Copy every line of the records below where the word "online" occurs.

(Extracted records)
────────────────

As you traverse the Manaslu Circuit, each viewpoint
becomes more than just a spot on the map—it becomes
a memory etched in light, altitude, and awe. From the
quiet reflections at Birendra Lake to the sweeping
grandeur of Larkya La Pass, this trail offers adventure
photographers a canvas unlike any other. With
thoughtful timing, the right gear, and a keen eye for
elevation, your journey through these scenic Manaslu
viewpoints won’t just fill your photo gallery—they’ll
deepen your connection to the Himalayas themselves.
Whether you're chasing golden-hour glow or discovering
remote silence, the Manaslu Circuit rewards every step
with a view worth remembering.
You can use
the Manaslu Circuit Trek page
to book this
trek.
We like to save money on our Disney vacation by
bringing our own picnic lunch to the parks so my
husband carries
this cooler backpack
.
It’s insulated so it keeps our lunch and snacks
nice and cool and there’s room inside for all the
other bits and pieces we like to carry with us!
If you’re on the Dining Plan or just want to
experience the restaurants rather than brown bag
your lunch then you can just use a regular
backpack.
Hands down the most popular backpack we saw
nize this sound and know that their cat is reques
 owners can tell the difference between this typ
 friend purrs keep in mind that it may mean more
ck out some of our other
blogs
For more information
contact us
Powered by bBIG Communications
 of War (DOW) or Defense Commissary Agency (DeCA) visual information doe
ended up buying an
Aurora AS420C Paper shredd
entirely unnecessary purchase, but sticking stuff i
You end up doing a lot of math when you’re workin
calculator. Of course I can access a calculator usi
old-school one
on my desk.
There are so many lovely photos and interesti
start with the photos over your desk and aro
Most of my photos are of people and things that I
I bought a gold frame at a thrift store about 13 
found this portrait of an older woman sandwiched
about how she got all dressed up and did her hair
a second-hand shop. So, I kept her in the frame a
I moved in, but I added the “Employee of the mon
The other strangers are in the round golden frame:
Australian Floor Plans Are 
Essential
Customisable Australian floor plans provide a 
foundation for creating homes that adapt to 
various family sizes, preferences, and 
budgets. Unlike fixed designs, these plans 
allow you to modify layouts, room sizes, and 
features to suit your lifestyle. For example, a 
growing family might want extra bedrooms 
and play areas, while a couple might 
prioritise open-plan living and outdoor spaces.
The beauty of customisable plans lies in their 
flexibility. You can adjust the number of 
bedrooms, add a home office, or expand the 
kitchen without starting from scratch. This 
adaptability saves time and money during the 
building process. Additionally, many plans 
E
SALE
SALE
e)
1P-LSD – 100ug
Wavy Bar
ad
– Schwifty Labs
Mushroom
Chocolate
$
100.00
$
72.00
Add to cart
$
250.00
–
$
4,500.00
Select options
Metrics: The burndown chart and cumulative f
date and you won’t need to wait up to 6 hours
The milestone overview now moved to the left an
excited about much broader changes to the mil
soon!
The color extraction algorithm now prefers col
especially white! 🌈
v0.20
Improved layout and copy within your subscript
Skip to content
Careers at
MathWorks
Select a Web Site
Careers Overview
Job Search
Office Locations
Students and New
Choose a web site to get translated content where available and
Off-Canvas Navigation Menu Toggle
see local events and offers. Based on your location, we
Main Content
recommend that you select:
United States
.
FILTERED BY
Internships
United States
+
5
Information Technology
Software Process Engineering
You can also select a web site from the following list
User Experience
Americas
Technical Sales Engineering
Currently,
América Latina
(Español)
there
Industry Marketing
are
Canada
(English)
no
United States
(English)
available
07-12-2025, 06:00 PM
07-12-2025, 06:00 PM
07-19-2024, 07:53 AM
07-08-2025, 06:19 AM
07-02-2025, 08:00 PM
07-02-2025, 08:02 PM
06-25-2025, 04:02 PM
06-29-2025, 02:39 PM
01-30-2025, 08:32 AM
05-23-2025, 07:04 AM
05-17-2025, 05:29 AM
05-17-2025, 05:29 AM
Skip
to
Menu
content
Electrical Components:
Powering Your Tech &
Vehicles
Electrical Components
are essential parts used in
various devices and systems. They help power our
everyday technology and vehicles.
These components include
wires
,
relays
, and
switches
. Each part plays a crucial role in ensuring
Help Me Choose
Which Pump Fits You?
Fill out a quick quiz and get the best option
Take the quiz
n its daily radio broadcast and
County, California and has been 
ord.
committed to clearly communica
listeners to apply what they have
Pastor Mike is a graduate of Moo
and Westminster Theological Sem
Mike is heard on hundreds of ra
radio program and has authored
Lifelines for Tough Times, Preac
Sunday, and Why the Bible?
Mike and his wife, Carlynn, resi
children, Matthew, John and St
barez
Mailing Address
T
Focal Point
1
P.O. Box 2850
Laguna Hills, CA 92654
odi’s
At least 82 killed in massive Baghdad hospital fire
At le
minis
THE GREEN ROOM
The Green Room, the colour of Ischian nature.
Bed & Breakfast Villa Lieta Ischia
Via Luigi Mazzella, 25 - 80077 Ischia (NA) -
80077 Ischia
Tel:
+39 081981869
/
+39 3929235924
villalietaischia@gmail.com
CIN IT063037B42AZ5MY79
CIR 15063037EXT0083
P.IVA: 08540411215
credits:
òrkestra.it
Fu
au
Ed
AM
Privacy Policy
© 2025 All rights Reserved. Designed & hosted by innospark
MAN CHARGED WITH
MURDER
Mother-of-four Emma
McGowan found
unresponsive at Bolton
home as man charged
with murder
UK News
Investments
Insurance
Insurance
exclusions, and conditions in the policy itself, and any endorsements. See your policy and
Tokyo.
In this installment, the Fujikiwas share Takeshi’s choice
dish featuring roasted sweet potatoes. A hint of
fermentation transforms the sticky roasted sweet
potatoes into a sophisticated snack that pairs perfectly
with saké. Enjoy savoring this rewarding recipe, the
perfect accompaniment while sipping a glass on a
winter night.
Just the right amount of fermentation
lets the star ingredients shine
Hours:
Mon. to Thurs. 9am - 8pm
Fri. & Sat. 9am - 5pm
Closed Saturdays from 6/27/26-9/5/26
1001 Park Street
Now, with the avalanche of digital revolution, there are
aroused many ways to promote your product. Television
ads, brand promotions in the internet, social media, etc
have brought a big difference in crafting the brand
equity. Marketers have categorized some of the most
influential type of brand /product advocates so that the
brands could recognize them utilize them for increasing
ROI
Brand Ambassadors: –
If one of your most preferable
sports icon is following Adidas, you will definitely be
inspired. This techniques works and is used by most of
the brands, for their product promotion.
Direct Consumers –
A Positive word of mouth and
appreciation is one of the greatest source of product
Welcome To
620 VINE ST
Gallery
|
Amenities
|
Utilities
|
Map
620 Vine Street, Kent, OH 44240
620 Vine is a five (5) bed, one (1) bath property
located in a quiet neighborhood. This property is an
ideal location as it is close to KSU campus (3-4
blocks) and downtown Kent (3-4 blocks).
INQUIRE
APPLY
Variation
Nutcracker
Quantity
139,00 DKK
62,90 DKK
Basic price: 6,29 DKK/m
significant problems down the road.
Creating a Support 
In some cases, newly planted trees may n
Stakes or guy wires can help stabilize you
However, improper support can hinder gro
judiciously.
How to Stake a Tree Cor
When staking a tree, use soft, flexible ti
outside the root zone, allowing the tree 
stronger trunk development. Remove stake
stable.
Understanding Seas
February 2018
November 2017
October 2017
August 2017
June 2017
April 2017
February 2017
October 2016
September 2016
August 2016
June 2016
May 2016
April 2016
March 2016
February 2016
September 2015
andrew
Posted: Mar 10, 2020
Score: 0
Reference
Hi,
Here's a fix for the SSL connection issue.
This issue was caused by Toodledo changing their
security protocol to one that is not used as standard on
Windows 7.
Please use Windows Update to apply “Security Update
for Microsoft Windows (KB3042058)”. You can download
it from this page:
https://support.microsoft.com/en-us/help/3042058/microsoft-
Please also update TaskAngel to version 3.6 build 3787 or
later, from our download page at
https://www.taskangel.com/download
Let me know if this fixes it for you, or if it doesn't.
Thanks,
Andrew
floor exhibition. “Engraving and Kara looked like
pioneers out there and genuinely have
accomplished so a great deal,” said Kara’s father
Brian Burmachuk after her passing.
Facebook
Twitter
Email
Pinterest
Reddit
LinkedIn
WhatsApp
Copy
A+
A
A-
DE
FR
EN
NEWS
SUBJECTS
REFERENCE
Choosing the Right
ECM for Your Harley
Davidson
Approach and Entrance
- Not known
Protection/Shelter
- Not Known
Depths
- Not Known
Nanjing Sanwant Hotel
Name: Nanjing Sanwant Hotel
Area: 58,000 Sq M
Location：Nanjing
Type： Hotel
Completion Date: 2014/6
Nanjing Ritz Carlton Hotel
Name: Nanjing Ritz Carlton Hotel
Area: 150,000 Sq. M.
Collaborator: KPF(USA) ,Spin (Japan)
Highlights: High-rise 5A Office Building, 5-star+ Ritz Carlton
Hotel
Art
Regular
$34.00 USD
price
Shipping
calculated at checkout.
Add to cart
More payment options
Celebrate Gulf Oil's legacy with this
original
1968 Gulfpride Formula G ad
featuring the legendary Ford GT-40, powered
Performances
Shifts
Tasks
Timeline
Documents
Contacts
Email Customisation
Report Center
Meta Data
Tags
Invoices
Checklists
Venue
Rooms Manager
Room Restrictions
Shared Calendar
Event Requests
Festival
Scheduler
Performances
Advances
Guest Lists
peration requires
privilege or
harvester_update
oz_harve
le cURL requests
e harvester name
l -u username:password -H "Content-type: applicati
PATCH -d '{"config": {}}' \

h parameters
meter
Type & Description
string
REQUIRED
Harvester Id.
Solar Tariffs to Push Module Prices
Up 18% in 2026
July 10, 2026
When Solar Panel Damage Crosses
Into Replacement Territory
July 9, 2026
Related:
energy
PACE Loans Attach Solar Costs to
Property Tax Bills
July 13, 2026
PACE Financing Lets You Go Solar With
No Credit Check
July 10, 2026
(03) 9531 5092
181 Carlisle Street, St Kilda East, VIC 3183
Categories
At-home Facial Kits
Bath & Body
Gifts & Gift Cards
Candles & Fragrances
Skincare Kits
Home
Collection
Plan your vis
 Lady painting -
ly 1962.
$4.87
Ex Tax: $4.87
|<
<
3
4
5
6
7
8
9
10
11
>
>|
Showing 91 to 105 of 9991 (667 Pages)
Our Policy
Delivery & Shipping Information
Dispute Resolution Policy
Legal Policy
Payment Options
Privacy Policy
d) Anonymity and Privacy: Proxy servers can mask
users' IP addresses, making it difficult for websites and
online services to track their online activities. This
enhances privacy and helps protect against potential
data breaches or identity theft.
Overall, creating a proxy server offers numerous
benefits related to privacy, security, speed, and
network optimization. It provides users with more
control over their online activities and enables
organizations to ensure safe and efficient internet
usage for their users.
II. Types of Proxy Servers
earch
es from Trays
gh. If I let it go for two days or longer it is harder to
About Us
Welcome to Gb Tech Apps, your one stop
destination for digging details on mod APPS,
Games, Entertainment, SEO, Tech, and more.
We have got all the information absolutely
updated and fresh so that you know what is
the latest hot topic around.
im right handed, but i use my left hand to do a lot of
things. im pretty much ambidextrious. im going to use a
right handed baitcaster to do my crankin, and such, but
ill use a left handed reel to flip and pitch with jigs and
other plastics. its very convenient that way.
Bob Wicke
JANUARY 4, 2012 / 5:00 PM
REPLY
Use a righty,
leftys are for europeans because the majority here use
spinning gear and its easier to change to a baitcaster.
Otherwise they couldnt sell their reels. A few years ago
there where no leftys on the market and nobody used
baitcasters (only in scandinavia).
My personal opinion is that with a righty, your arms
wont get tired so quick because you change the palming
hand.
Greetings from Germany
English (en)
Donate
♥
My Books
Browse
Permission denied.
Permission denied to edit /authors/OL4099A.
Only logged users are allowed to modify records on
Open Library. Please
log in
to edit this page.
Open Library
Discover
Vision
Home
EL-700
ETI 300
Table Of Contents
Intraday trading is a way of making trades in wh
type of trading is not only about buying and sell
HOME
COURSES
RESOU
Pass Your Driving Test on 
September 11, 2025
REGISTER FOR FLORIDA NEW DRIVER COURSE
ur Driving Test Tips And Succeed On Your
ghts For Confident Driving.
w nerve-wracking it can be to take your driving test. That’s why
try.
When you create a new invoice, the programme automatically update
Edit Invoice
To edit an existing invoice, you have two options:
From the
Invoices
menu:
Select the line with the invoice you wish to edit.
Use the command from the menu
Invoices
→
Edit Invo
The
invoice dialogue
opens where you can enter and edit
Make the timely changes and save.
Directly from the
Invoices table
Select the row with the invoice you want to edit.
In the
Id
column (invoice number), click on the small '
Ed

────────────────

**Task answer:**
online services to track their online activities. This
control over their online activities and enables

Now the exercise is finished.